5On sait qu’aux yeux de Cicéron l’art de persuader repose sur des fondements philosophiques et que la sagesse doit être jointe à l’éloquence (cf. De oratore, III, 142). Notre texte offre un exemple exceptionnel de cette synthèse entre rhétorique et philosophie puisque, pour les besoins de la cause, l’exposé philosophique constitue le sujet apparent du discours judiciaire. Le vocabulaire philosophique y occupe en effet une place prédominante (cf. inuentorum aemuli, sententiae, praecepta, sapiens 5 occurrences -, disputare, doctrina, magistri, uirtutes) et l’histoire de la philosophie y sert de cadre à l’argumentation (cf. fuit quidam uir…Zeno, Stoici nominantur, illi a Platone et Aristotele). Mettant à profit ses vastes connaissances en la matière, Cicéron se permet de donner aux juges et à l’assistance une rapide leçon de philosophie. Mais comme il l’écrira plus tard dans le De finibus (IV, 74), il s’adresse à un public d’ignorants (imperiti) qu’il veut moins instruire qu’impressionner de sorte que l’exposé reste très général et superficiel : les disciples de Platon et d’Aristote sont associés pour être opposés à ceux de Zénon et Cicéron ne se soucie guère ici de préciser les nuances entre l’Académie et le Lycée. Il se contente d’opposer schématiquement deux courants de pensée et deux pratiques philosophiques (cf. l’antithèse Nostri autem) : la structure antithétique de l’exposé révèle sa fonction argumentative.

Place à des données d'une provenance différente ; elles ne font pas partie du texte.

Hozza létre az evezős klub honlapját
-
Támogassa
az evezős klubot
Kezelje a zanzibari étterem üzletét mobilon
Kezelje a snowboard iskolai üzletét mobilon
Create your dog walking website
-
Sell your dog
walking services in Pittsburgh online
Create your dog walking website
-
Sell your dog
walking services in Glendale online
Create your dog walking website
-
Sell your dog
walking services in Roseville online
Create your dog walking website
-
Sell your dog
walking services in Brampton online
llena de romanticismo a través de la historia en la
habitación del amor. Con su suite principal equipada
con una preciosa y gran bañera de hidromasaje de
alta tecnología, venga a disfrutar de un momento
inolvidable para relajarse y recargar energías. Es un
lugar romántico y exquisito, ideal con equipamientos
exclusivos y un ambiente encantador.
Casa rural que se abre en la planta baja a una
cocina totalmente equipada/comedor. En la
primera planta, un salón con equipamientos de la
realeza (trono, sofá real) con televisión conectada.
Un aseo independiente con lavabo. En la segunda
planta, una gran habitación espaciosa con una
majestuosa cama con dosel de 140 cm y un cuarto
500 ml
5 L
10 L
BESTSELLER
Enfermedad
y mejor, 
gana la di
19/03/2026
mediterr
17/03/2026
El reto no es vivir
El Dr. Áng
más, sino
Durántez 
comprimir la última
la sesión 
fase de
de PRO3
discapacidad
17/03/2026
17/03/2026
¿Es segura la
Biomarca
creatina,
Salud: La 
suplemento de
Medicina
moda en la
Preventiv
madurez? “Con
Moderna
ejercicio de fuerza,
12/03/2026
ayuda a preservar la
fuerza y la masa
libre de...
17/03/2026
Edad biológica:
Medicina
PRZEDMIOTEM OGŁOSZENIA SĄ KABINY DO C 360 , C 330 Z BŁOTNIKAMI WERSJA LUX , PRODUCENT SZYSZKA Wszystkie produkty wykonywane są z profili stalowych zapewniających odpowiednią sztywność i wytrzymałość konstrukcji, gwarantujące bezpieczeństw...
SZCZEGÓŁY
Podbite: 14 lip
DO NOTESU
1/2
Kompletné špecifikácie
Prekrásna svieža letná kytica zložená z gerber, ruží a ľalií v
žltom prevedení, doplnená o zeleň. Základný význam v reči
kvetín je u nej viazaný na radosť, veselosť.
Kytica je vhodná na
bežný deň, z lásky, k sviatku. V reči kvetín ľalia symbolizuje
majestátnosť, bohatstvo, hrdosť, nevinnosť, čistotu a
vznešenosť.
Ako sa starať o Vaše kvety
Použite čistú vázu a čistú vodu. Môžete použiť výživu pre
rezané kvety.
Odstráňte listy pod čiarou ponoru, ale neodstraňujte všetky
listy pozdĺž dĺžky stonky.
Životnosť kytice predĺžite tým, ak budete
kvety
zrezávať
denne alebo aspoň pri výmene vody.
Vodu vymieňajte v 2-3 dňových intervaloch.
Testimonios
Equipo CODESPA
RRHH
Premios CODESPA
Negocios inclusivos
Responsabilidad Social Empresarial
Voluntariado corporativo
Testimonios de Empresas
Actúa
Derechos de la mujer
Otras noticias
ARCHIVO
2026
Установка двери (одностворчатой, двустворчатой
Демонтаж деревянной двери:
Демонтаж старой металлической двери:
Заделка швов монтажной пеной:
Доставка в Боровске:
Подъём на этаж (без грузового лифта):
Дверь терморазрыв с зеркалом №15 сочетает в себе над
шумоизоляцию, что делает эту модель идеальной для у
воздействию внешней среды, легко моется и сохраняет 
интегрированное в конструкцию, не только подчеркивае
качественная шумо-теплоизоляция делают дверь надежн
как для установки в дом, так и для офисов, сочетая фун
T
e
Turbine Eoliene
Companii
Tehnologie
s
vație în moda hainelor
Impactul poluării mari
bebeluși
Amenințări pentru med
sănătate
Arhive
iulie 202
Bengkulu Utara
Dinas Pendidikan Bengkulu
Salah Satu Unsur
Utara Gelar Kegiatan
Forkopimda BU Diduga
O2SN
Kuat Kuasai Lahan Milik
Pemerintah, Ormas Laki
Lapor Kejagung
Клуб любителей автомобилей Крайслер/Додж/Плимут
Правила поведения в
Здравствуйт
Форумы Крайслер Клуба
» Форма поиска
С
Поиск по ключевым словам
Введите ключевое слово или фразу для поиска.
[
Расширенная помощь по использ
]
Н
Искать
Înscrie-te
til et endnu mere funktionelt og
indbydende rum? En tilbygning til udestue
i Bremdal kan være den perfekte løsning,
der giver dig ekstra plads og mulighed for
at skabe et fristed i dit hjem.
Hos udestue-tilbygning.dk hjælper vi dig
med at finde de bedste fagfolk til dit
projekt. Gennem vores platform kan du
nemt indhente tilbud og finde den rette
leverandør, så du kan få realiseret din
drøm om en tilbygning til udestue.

6Cicéron commence en effet par présenter sous forme anecdotique le fondateur du Portique avant de brocarder quelques éléments – choisis parmi les plus surprenants – de sa doctrine. La stratégie de l’orateur se précise dans le second paragraphe : l’agencement des syntagmes (hoc – homo ingeniosissimus , M. Cato - arripuit) souligne les liens étroits qui unissent Caton au stoïcisme de sorte que la rigueur des préceptes rejaillit naturellement sur l’homme qui les a adoptés. Mais pour achever de ridiculiser la doctrine que Caton a embrassée, Cicéron lui oppose la modération prônée par les disciples de Platon et d’Aristote. Cette antithèse est justifiée par une référence à l’expérience personnelle de Cicéron (cf. fatebor enim, Cato, me quoque). La proposition incise permet à l’avocat de s’adresser directement à l’accusateur et de rappeler leur intérêt commun pour la philosophie tout en maintenant une nette distance (cf. Nostri autem). L’interruption de la phrase et la reprise de nostri, qu’une nouvelle incise (inquam) sépare de l’apposition illi a Platone et Aristotele, créent un effet d’attente qui contribue à mettre en valeur les préférences philosophiques de Cicéron. Le mouvement de la phrase indique par conséquent qu’à travers l’opposition des deux systèmes philosophiques, il s’agit de valoriser les choix de la défense afin de discréditer l’accusation. C’est pourquoi, après avoir pris le contre-pied des préceptes stoïciens en puisant au réservoir de l’Académie, Cicéron en vient à l’objet principal de son développement, à savoir le rigorisme de Caton, qu’il interpelle de nouveau dans le dernier paragraphe (cf. l’apostrophe et la deuxième personne : te, tu, esses, potes). La conclusion de l’excursus philosophique en révèle donc la fonction principale : il s’agit de suggérer que la rigueur apprise à l’école stoïcienne a influé sur le caractère et le comportement de l’accusateur.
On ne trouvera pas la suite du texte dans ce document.